> EXERCISE REQUIREMENTS: Omit the images and output every line of the data below exactly.

• • • • •

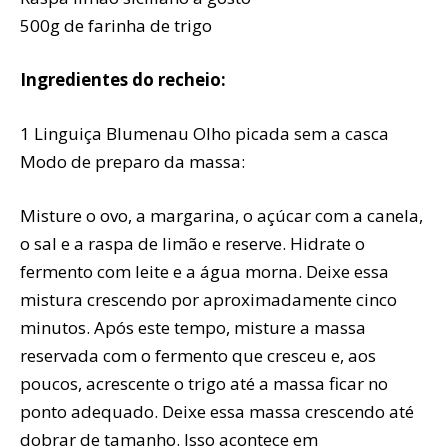
500g de farinha de trigo
Ingredientes do recheio:
1 Linguiça Blumenau Olho picada sem a casca
Modo de preparo da massa:
Misture o ovo, a margarina, o açúcar com a canela,
o sal e a raspa de limão e reserve. Hidrate o
fermento com leite e a água morna. Deixe essa
mistura crescendo por aproximadamente cinco
minutos. Após este tempo, misture a massa
reservada com o fermento que cresceu e, aos
poucos, acrescente o trigo até a massa ficar no
ponto adequado. Deixe essa massa crescendo até
dobrar de tamanho. Isso acontece em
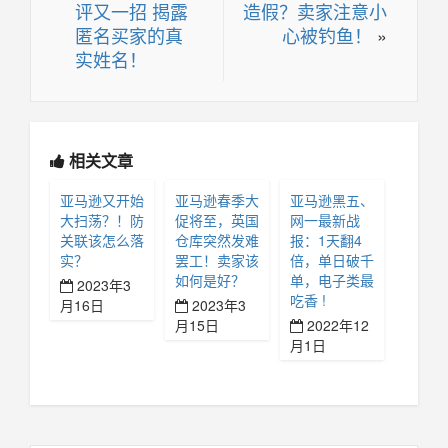
评又一招 揭露
造假？卖家注意小
匿名买家的真
心被钓鱼！
»
实姓名！
相关文章
亚马逊又开始
亚马逊春季大
亚马逊黑五、
大扫荡？！防
促将至，英国
网一最新战
关联该怎么落
仓库突然发难
报：1天翻4
实？
罢工！卖家该
倍，单日破千
如何是好？
单，电子类最
2023年3
吃香 !
月16日
2023年3
月15日
2022年12
月1日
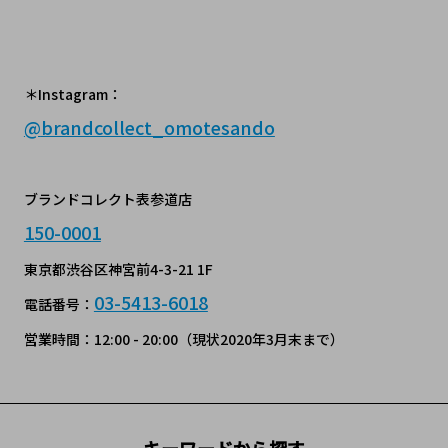
＊Instagram：
@
brandcollect_omotesando
ブランドコレクト表参道店
150-0001
東京都渋谷区神宮前4-3-21 1F
03-5413-6018
電話番号：
営業時間：12:00 - 20:00（現状2020年3月末まで）
キーワードから探す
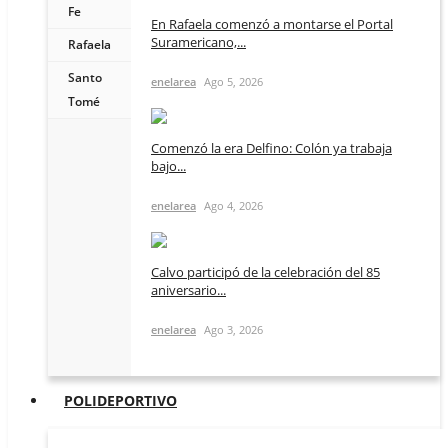
Fe
En Rafaela comenzó a montarse el Portal
Suramericano,...
Rafaela
Santo
enelarea
Ago 5, 2026
Tomé
Comenzó la era Delfino: Colón ya trabaja
bajo...
enelarea
Ago 4, 2026
Calvo participó de la celebración del 85
aniversario...
enelarea
Ago 3, 2026
POLIDEPORTIVO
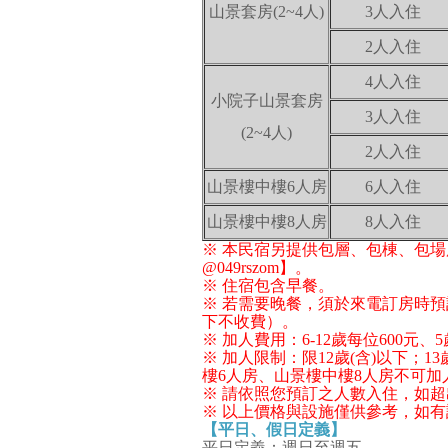
山景套房(2~4人)
3人入住
2人入住
4人入住
小院子山景套房
3人入住
(2~4人)
2人入住
山景樓中樓6人房
6人入住
山景樓中樓8人房
8人入住
※ 本民宿另提供包層、包棟、包場服務，
@049rszom】。
※ 住宿包含早餐。
※ 若需要晚餐，須於來電訂
房時預
下不收費）。
※ 加人費用：6-12歲每位600元
※ 加人限制：限12歲(含)以下；
樓6人房、山景樓中樓8人房不可加
※ 請依照您預訂之人數入住，如
※ 以上價格與設施僅供參考，如
【平日、假日定義】
平日定義：週日至週五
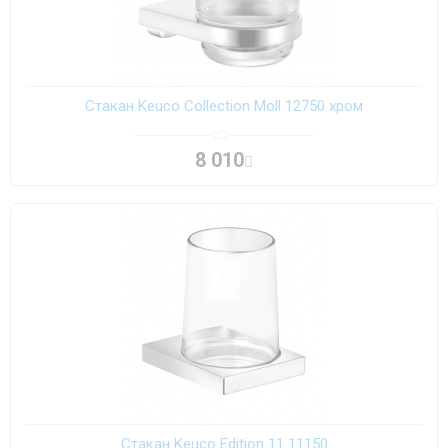
Стакан Keuco Collection Moll 12750 хром
8 010
Стакан Keuco Edition 11 11150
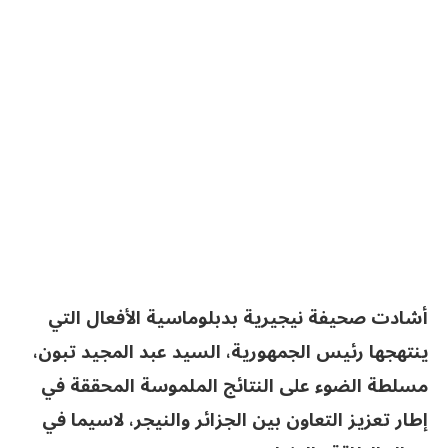
أشادت صحيفة نيجيرية بدبلوماسية الأفعال التي
ينتهجها رئيس الجمهورية، السيد عبد المجيد تبون،
مسلطة الضوء على النتائج الملموسة المحققة في
إطار تعزيز التعاون بين الجزائر والنيجر، لاسيما في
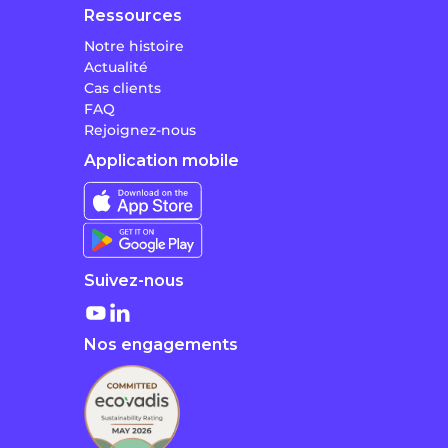
Ressources
Notre histoire
Actualité
Cas clients
FAQ
Rejoignez-nous
Application mobile
Suivez-nous
Nos engagements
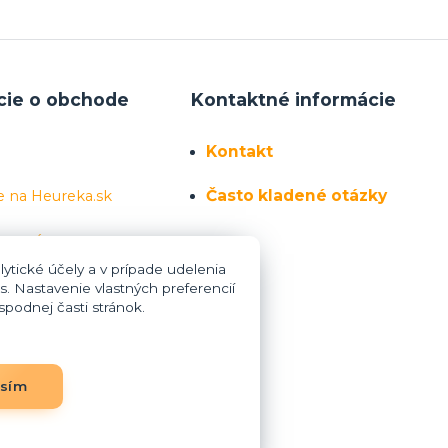
cie o obchode
Kontaktné informácie
Kontakt
Často kladené otázky
e na Heureka.sk
 sa nás
ytické účely a v prípade udelenia
s. Nastavenie vlastných preferencií
podnej časti stránok.
asím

• • • • •

> YOUR SOLUTION:
500g de farinha de trigo
Ingredientes do recheio:
1 Linguiça Blumenau Olho picada sem a casca
Modo de preparo da massa:
Misture o ovo, a margarina, o açúcar com a canela,
o sal e a raspa de limão e reserve. Hidrate o
fermento com leite e a água morna. Deixe essa
mistura crescendo por aproximadamente cinco
minutos. Após este tempo, misture a massa
reservada com o fermento que cresceu e, aos
poucos, acrescente o trigo até a massa ficar no
ponto adequado. Deixe essa massa crescendo até
dobrar de tamanho. Isso acontece em
评又一招 揭露
造假？卖家注意小
匿名买家的真
心被钓鱼！
»
实姓名！
相关文章
亚马逊又开始
亚马逊春季大
亚马逊黑五、
大扫荡？！防
促将至，英国
网一最新战
关联该怎么落
仓库突然发难
报：1天翻4
实？
罢工！卖家该
倍，单日破千
如何是好？
单，电子类最
2023年3
吃香 !
月16日
2023年3
月15日
2022年12
月1日
＊Instagram：
@
brandcollect_omotesando
ブランドコレクト表参道店
150-0001
東京都渋谷区神宮前4-3-21 1F
03-5413-6018
電話番号：
営業時間：12:00 - 20:00（現状2020年3月末まで）
キーワードから探す
Fe
En Rafaela comenzó a montarse el Portal
Suramericano,...
Rafaela
Santo
enelarea
Ago 5, 2026
Tomé
Comenzó la era Delfino: Colón ya trabaja
bajo...
enelarea
Ago 4, 2026
Calvo participó de la celebración del 85
aniversario...
enelarea
Ago 3, 2026
POLIDEPORTIVO
山景套房(2~4人)
3人入住
2人入住
4人入住
小院子山景套房
3人入住
(2~4人)
2人入住
山景樓中樓6人房
6人入住
山景樓中樓8人房
8人入住
※ 本民宿另提供包層、包棟、包場服務，
@049rszom】。
※ 住宿包含早餐。
※ 若需要晚餐，須於來電訂
房時預
下不收費）。
※ 加人費用：6-12歲每位600元
※ 加人限制：限12歲(含)以下；
樓6人房、山景樓中樓8人房不可加
※ 請依照您預訂之人數入住，如
※ 以上價格與設施僅供參考，如
【平日、假日定義】
平日定義：週日至週五
Стакан Keuco Collection Moll 12750 хром
8 010
Стакан Keuco Edition 11 11150
أشادت صحيفة نيجيرية بدبلوماسية الأفعال التي
ينتهجها رئيس الجمهورية، السيد عبد المجيد تبون،
مسلطة الضوء على النتائج الملموسة المحققة في
إطار تعزيز التعاون بين الجزائر والنيجر، لاسيما في
Ressources
Notre histoire
Actualité
Cas clients
FAQ
Rejoignez-nous
Application mobile
Suivez-nous
Nos engagements
cie o obchode
Kontaktné informácie
Kontakt
Často kladené otázky
e na Heureka.sk
 sa nás
ytické účely a v prípade udelenia
s. Nastavenie vlastných preferencií
podnej časti stránok.
asím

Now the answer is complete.